● Assignment
The result should be a word-for-word retyping of the entries below, free of pictures.

● Records provided
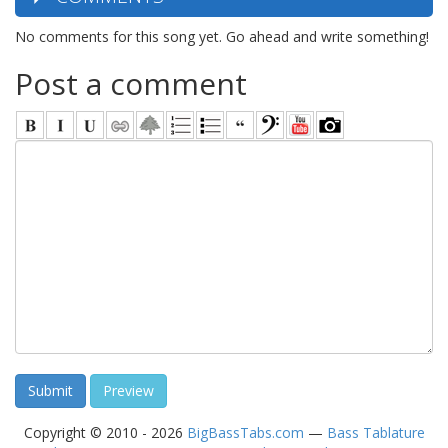
No comments for this song yet. Go ahead and write something!
Post a comment
Copyright © 2010 - 2026
BigBassTabs.com
—
Bass Tablature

● Result
No comments for this song yet. Go ahead and write something!
Post a comment
Copyright © 2010 - 2026
BigBassTabs.com
—
Bass Tablature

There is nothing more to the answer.